One time, a woman I was idly chatting with asked me if I had a boyfriend, demanded to see pictures, and then cooed at how lucky I was to have an able bodied boyfriend, especially one “so handsome.” I actually am quite lucky to be with him, but significantly more for his appreciation of obscure Harry Potter satire than his mobility. He’s damn lucky to be with me, too, but from her perspective—from the perspective of so many people I meet—I’m not allowed to think of myself as a catch. Her surprise shows that being in a wheelchair immediately lowers my own level of attractiveness in the eyes of others, and that any attractive, intelligent, able-bodied male is out of my league. Being able bodied is a quality one is supposed to look for in a partner.

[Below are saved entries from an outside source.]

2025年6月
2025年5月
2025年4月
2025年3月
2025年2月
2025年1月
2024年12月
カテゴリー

She meant to pay me a compliment so I felt unable to criticize her. But interactions like this still crack the fragile confidence I have built around being disabled. I remember frantically texting my boyfriend asking if my disability bothered him. His friends? Parents? He replied that he didn’t care and doesn’t really think about it. I never think about my disability either. Everything I do is so normal to me and everyone who knows me, that the only time I really feel disabled is when someone reminds me with their unbidden commentary.
It is the pervasive notion that disabled means incapable – that disability makes our lives any less fulfilling – that can permanently damage us.

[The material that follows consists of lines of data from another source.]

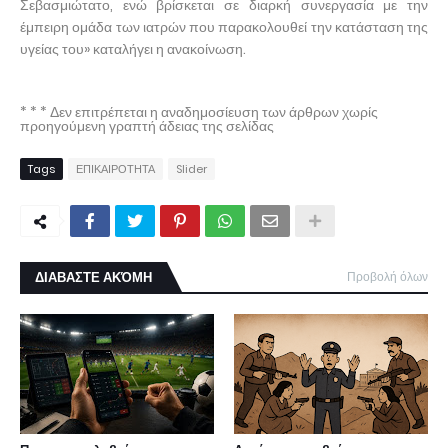
Σεβασμιώτατο, ενώ βρίσκεται σε διαρκή συνεργασία με την
έμπειρη ομάδα των ιατρών που παρακολουθεί την κατάσταση της
υγείας του» καταλήγει η ανακοίνωση.
* * * Δεν επιτρέπεται η αναδημοσίευση των άρθρων χωρίς
προηγούμενη γραπτή άδειας της σελίδας
Tags
ΕΠΙΚΑΙΡΟΤΗΤΑ
Slider
ΔΙΑΒΑΣΤΕ ΑΚΌΜΗ
Προβολή όλων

When this happens almost every day, it becomes a constant fight against internalizing these sentiments. I could have just nailed my design pitch, done perfectly symmetrical eyeliner wings this morning and be enjoying my walk home, but your “can I push you?” or a “good job!” reminds me that no matter how well I am doing, people will still just see me as someone who needs their help or someone who’s “less” than an able bodied person. What is fair or nice about you leaving feeling like you’ve improved someone’s day and me leaving hyper-conscious and insecure of my appearance to the world? Who did you really say those things for? If you meant to pump me up but left me humiliated, you didn’t do a good thing. If you assumed that I need cheering up just because I’m in a wheelchair, your motives are not benevolent. This behavior can’t be praised as good or excused as harmless anymore when it is neither of those.

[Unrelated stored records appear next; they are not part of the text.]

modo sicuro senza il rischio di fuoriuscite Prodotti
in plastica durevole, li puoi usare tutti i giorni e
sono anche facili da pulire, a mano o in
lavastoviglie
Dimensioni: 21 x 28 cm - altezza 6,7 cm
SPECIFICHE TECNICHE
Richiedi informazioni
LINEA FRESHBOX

What, then, of Archer’s Challenge? Speaking with Archer Hadley, it was impossible for me to not have deep respect for him. He is fiercely ambitious and exudes passion for his challenge. Accessibility is important. I have felt the sting of being placed in a classroom that was only accessible by stairs, and having to sit outside and wait for the professor to come get me. I had to scoot up a flight of stairs last year to make my Astronomy final because, as we all know about University of Texas’s Robert Lee Moore Hall, “elevators do not stop on the 4th, 5th or 6th floors.” Archer simply wants people to actually see the disabled and make an effort to understand them. I do too. Yet I argue that in an increasingly accessible post-Americans with Disabilities Act world, a lot more can dehumanize the mobility impaired besides a curb or a heavy door. It is the pervasive notion that disabled means incapable – that disability makes our lives any less fulfilling – that can permanently damage us. I think Archer’s challenge does nothing to combat this psyche, even reinforcing the perception of helplessness, regardless of how well meaning it is.
Meaning well isn’t enough anymore. I don’t need your encouragement and I don’t want your praise. If I need help, I know how to ask for it. I’m allowed to be happy and to love my body––for someone else to love my body – and for that not to be some Big Fucking Deal to inspire you on the 6 o’clock news.